> [What is being asked]: Below are records to repeat exactly. Omit the pictures from the copy.

Extracted page text data
◆ ◆ ◆
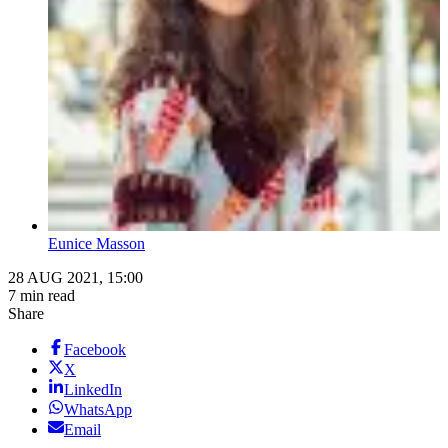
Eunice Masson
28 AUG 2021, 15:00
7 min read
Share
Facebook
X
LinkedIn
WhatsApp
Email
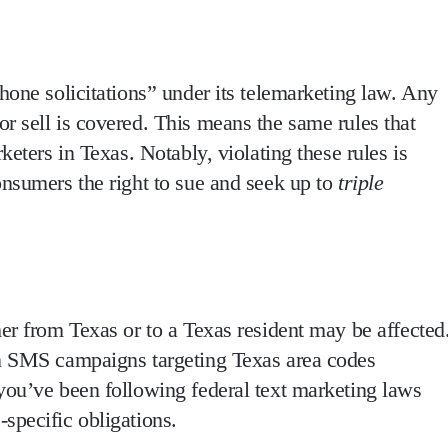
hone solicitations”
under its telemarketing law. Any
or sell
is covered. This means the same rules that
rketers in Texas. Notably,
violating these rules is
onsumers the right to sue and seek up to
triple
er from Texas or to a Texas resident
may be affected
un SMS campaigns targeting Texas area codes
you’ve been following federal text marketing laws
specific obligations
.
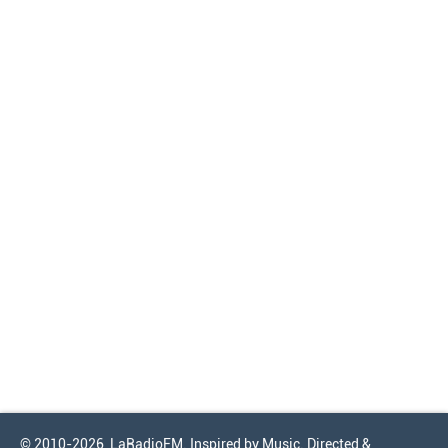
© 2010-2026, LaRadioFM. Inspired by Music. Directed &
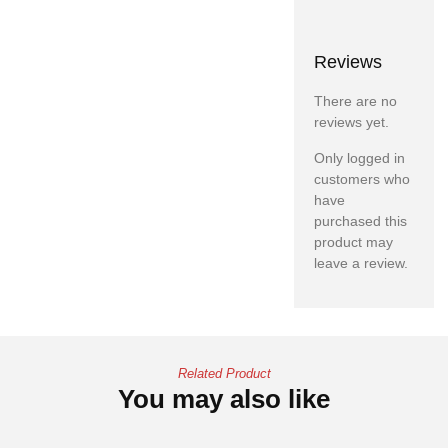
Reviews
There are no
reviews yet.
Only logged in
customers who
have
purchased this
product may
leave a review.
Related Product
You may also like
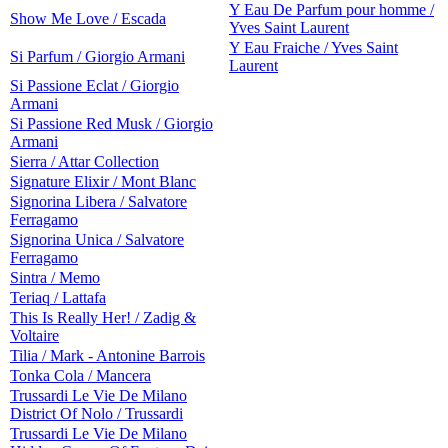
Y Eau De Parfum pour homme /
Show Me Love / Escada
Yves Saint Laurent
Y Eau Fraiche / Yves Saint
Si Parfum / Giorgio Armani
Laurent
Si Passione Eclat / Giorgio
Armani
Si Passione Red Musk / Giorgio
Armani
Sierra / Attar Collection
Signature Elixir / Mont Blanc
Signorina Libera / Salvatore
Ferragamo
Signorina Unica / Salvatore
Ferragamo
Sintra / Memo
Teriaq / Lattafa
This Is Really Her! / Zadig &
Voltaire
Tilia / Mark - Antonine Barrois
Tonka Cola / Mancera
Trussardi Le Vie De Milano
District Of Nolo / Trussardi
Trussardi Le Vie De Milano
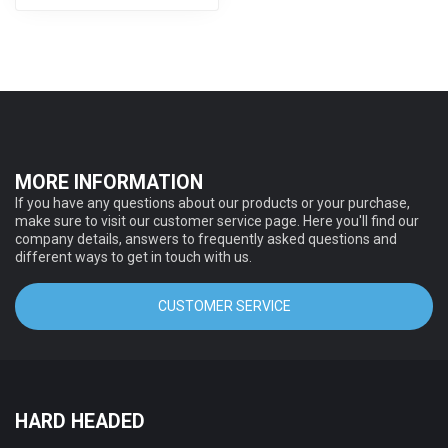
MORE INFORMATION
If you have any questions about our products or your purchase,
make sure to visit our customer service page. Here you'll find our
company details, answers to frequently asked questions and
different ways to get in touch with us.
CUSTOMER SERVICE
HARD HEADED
◆ ◆ ◆
> [Result for this task]:
Eunice Masson
28 AUG 2021, 15:00
7 min read
Share
Facebook
X
LinkedIn
WhatsApp
Email
hone solicitations”
under its telemarketing law. Any
or sell
is covered. This means the same rules that
rketers in Texas. Notably,
violating these rules is
onsumers the right to sue and seek up to
triple
er from Texas or to a Texas resident
may be affected
un SMS campaigns targeting Texas area codes
you’ve been following federal text marketing laws
specific obligations
.
© 2010-2026, LaRadioFM. Inspired by Music. Directed &
Reviews
There are no
reviews yet.
Only logged in
customers who
have
purchased this
product may
leave a review.
Related Product
You may also like
Y Eau De Parfum pour homme /
Show Me Love / Escada
Yves Saint Laurent
Y Eau Fraiche / Yves Saint
Si Parfum / Giorgio Armani
Laurent
Si Passione Eclat / Giorgio
Armani
Si Passione Red Musk / Giorgio
Armani
Sierra / Attar Collection
Signature Elixir / Mont Blanc
Signorina Libera / Salvatore
Ferragamo
Signorina Unica / Salvatore
Ferragamo
Sintra / Memo
Teriaq / Lattafa
This Is Really Her! / Zadig &
Voltaire
Tilia / Mark - Antonine Barrois
Tonka Cola / Mancera
Trussardi Le Vie De Milano
District Of Nolo / Trussardi
Trussardi Le Vie De Milano
MORE INFORMATION
If you have any questions about our products or your purchase,
make sure to visit our customer service page. Here you'll find our
company details, answers to frequently asked questions and
different ways to get in touch with us.
CUSTOMER SERVICE
HARD HEADED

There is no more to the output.